[Opening DATA TO EXAMINE section]
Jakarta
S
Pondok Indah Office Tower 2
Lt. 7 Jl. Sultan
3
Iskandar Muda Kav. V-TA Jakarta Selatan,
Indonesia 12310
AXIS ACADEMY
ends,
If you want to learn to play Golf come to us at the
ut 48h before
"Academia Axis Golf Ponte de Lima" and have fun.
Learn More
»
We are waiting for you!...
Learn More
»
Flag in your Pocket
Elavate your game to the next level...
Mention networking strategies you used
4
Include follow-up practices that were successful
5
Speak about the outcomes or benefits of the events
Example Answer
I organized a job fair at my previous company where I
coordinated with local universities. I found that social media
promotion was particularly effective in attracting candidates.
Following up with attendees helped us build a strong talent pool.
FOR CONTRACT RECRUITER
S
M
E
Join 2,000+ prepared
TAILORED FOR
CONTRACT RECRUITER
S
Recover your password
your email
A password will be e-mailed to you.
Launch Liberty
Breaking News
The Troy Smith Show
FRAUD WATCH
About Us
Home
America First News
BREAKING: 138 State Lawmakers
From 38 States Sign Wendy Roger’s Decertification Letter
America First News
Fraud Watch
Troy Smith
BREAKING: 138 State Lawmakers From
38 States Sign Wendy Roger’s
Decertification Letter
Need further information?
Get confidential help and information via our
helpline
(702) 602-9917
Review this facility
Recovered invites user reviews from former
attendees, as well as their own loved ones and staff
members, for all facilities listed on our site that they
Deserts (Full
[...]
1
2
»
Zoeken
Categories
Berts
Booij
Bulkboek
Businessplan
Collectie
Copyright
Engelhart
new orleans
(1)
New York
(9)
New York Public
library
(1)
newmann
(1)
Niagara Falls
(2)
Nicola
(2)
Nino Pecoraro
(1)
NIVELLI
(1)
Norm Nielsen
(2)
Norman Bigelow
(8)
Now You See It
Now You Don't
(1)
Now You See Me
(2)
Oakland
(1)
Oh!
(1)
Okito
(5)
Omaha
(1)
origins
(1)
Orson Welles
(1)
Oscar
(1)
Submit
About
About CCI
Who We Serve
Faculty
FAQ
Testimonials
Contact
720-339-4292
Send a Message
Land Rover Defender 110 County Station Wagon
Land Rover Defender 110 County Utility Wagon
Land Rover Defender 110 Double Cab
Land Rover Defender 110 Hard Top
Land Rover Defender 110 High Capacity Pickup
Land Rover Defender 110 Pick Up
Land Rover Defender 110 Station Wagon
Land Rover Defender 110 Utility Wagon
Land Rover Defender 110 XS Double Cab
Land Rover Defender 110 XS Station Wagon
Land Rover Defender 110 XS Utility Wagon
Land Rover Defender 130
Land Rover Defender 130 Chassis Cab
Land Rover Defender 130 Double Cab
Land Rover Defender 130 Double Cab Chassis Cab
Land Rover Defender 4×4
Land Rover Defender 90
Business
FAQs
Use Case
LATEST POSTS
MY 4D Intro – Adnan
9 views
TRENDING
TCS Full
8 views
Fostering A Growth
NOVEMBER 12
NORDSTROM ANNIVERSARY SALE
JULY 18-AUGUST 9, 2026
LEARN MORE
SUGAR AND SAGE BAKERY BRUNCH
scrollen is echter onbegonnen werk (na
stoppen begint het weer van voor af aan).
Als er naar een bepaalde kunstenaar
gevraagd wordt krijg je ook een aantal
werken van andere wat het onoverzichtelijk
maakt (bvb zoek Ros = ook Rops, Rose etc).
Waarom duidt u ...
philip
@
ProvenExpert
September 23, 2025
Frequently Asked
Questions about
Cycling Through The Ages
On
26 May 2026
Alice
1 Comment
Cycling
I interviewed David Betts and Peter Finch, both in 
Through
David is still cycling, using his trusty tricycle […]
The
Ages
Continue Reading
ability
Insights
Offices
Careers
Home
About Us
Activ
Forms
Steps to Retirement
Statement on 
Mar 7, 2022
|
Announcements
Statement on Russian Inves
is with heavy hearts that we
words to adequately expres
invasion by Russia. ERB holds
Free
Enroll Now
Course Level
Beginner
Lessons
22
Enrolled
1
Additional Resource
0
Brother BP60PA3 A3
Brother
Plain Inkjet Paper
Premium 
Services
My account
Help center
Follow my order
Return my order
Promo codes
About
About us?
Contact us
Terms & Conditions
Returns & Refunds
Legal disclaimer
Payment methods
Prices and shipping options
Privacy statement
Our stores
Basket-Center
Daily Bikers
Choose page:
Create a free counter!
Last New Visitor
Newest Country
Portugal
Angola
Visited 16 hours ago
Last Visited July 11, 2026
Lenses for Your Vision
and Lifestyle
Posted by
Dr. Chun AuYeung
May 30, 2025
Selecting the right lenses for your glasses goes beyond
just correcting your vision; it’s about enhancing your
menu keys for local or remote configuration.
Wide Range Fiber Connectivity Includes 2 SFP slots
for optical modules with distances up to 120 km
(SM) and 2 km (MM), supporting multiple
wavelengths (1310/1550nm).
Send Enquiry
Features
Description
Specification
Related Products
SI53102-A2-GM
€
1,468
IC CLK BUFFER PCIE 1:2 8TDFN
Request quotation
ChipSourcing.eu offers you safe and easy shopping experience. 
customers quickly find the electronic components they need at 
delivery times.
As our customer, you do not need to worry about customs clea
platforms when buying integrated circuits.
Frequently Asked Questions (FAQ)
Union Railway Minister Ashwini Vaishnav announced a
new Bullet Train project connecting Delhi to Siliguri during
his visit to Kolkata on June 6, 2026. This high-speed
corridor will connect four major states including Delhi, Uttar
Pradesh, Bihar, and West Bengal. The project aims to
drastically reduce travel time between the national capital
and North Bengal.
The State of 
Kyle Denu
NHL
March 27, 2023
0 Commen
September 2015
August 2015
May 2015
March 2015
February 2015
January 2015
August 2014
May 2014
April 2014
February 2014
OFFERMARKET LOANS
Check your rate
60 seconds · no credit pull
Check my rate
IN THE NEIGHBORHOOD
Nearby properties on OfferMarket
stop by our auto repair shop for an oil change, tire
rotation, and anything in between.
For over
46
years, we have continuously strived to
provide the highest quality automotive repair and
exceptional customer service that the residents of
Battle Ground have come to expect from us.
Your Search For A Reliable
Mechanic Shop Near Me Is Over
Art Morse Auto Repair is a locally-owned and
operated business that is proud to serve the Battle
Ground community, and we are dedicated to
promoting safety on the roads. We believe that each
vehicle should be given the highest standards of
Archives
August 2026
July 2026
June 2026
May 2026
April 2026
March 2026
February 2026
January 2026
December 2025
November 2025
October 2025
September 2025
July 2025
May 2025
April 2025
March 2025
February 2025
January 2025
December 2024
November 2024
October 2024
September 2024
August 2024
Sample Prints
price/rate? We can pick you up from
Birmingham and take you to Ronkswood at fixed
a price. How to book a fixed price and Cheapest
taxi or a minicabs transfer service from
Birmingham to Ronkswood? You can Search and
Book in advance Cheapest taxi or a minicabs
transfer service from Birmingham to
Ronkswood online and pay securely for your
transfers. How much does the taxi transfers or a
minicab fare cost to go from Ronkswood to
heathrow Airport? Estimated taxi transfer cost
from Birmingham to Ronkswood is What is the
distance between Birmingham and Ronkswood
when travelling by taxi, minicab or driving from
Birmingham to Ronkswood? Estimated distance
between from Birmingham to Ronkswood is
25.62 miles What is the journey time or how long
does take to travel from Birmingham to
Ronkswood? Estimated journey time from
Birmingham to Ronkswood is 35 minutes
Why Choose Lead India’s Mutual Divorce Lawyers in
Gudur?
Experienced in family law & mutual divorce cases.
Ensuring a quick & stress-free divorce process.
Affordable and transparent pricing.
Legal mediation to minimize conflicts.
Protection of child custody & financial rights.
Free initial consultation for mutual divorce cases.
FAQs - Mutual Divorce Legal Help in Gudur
[Closing DATA TO EXAMINE section]
**BRIEF**
None of the records may be omitted or altered when they are given again.

**SOLUTION FOR THIS PROBLEM**
Jakarta
S
Pondok Indah Office Tower 2
Lt. 7 Jl. Sultan
3
Iskandar Muda Kav. V-TA Jakarta Selatan,
Indonesia 12310
AXIS ACADEMY
ends,
If you want to learn to play Golf come to us at the
ut 48h before
"Academia Axis Golf Ponte de Lima" and have fun.
Learn More
»
We are waiting for you!...
Learn More
»
Flag in your Pocket
Elavate your game to the next level...
Mention networking strategies you used
4
Include follow-up practices that were successful
5
Speak about the outcomes or benefits of the events
Example Answer
I organized a job fair at my previous company where I
coordinated with local universities. I found that social media
promotion was particularly effective in attracting candidates.
Following up with attendees helped us build a strong talent pool.
FOR CONTRACT RECRUITER
S
M
E
Join 2,000+ prepared
TAILORED FOR
CONTRACT RECRUITER
S
Recover your password
your email
A password will be e-mailed to you.
Launch Liberty
Breaking News
The Troy Smith Show
FRAUD WATCH
About Us
Home
America First News
BREAKING: 138 State Lawmakers
From 38 States Sign Wendy Roger’s Decertification Letter
America First News
Fraud Watch
Troy Smith
BREAKING: 138 State Lawmakers From
38 States Sign Wendy Roger’s
Decertification Letter
Need further information?
Get confidential help and information via our
helpline
(702) 602-9917
Review this facility
Recovered invites user reviews from former
attendees, as well as their own loved ones and staff
members, for all facilities listed on our site that they
Deserts (Full
[...]
1
2
»
Zoeken
Categories
Berts
Booij
Bulkboek
Businessplan
Collectie
Copyright
Engelhart
new orleans
(1)
New York
(9)
New York Public
library
(1)
newmann
(1)
Niagara Falls
(2)
Nicola
(2)
Nino Pecoraro
(1)
NIVELLI
(1)
Norm Nielsen
(2)
Norman Bigelow
(8)
Now You See It
Now You Don't
(1)
Now You See Me
(2)
Oakland
(1)
Oh!
(1)
Okito
(5)
Omaha
(1)
origins
(1)
Orson Welles
(1)
Oscar
(1)
Submit
About
About CCI
Who We Serve
Faculty
FAQ
Testimonials
Contact
720-339-4292
Send a Message
Land Rover Defender 110 County Station Wagon
Land Rover Defender 110 County Utility Wagon
Land Rover Defender 110 Double Cab
Land Rover Defender 110 Hard Top
Land Rover Defender 110 High Capacity Pickup
Land Rover Defender 110 Pick Up
Land Rover Defender 110 Station Wagon
Land Rover Defender 110 Utility Wagon
Land Rover Defender 110 XS Double Cab
Land Rover Defender 110 XS Station Wagon
Land Rover Defender 110 XS Utility Wagon
Land Rover Defender 130
Land Rover Defender 130 Chassis Cab
Land Rover Defender 130 Double Cab
Land Rover Defender 130 Double Cab Chassis Cab
Land Rover Defender 4×4
Land Rover Defender 90
Business
FAQs
Use Case
LATEST POSTS
MY 4D Intro – Adnan
9 views
TRENDING
TCS Full
8 views
Fostering A Growth
NOVEMBER 12
NORDSTROM ANNIVERSARY SALE
JULY 18-AUGUST 9, 2026
LEARN MORE
SUGAR AND SAGE BAKERY BRUNCH
scrollen is echter onbegonnen werk (na
stoppen begint het weer van voor af aan).
Als er naar een bepaalde kunstenaar
gevraagd wordt krijg je ook een aantal
werken van andere wat het onoverzichtelijk
maakt (bvb zoek Ros = ook Rops, Rose etc).
Waarom duidt u ...
philip
@
ProvenExpert
September 23, 2025
Frequently Asked
Questions about
Cycling Through The Ages
On
26 May 2026
Alice
1 Comment
Cycling
I interviewed David Betts and Peter Finch, both in 
Through
David is still cycling, using his trusty tricycle […]
The
Ages
Continue Reading
ability
Insights
Offices
Careers
Home
About Us
Activ
Forms
Steps to Retirement
Statement on 
Mar 7, 2022
|
Announcements
Statement on Russian Inves
is with heavy hearts that we
words to adequately expres
invasion by Russia. ERB holds
Free
Enroll Now
Course Level
Beginner
Lessons
22
Enrolled
1
Additional Resource
0
Brother BP60PA3 A3
Brother
Plain Inkjet Paper
Premium 
Services
My account
Help center
Follow my order
Return my order
Promo codes
About
About us?
Contact us
Terms & Conditions
Returns & Refunds
Legal disclaimer
Payment methods
Prices and shipping options
Privacy statement
Our stores
Basket-Center
Daily Bikers
Choose page:
Create a free counter!
Last New Visitor
Newest Country
Portugal
Angola
Visited 16 hours ago
Last Visited July 11, 2026
Lenses for Your Vision
and Lifestyle
Posted by
Dr. Chun AuYeung
May 30, 2025
Selecting the right lenses for your glasses goes beyond
just correcting your vision; it’s about enhancing your
menu keys for local or remote configuration.
Wide Range Fiber Connectivity Includes 2 SFP slots
for optical modules with distances up to 120 km
(SM) and 2 km (MM), supporting multiple
wavelengths (1310/1550nm).
Send Enquiry
Features
Description
Specification
Related Products
SI53102-A2-GM
€
1,468
IC CLK BUFFER PCIE 1:2 8TDFN
Request quotation
ChipSourcing.eu offers you safe and easy shopping experience. 
customers quickly find the electronic components they need at 
delivery times.
As our customer, you do not need to worry about customs clea
platforms when buying integrated circuits.
Frequently Asked Questions (FAQ)
Union Railway Minister Ashwini Vaishnav announced a
new Bullet Train project connecting Delhi to Siliguri during
his visit to Kolkata on June 6, 2026. This high-speed
corridor will connect four major states including Delhi, Uttar
Pradesh, Bihar, and West Bengal. The project aims to
drastically reduce travel time between the national capital
and North Bengal.
The State of 
Kyle Denu
NHL
March 27, 2023
0 Commen
September 2015
August 2015
May 2015
March 2015
February 2015
January 2015
August 2014
May 2014
April 2014
February 2014
OFFERMARKET LOANS
Check your rate
60 seconds · no credit pull
Check my rate
IN THE NEIGHBORHOOD
Nearby properties on OfferMarket
stop by our auto repair shop for an oil change, tire
rotation, and anything in between.
For over
46
years, we have continuously strived to
provide the highest quality automotive repair and
exceptional customer service that the residents of
Battle Ground have come to expect from us.
Your Search For A Reliable
Mechanic Shop Near Me Is Over
Art Morse Auto Repair is a locally-owned and
operated business that is proud to serve the Battle
Ground community, and we are dedicated to
promoting safety on the roads. We believe that each
vehicle should be given the highest standards of
Archives
August 2026
July 2026
June 2026
May 2026
April 2026
March 2026
February 2026
January 2026
December 2025
November 2025
October 2025
September 2025
July 2025
May 2025
April 2025
March 2025
February 2025
January 2025
December 2024
November 2024
October 2024
September 2024
August 2024
Sample Prints
price/rate? We can pick you up from
Birmingham and take you to Ronkswood at fixed
a price. How to book a fixed price and Cheapest
taxi or a minicabs transfer service from
Birmingham to Ronkswood? You can Search and
Book in advance Cheapest taxi or a minicabs
transfer service from Birmingham to
Ronkswood online and pay securely for your
transfers. How much does the taxi transfers or a
minicab fare cost to go from Ronkswood to
heathrow Airport? Estimated taxi transfer cost
from Birmingham to Ronkswood is What is the
distance between Birmingham and Ronkswood
when travelling by taxi, minicab or driving from
Birmingham to Ronkswood? Estimated distance
between from Birmingham to Ronkswood is
25.62 miles What is the journey time or how long
does take to travel from Birmingham to
Ronkswood? Estimated journey time from
Birmingham to Ronkswood is 35 minutes
Why Choose Lead India’s Mutual Divorce Lawyers in
Gudur?
Experienced in family law & mutual divorce cases.
Ensuring a quick & stress-free divorce process.
Affordable and transparent pricing.
Legal mediation to minimize conflicts.
Protection of child custody & financial rights.
Free initial consultation for mutual divorce cases.
FAQs - Mutual Divorce Legal Help in Gudur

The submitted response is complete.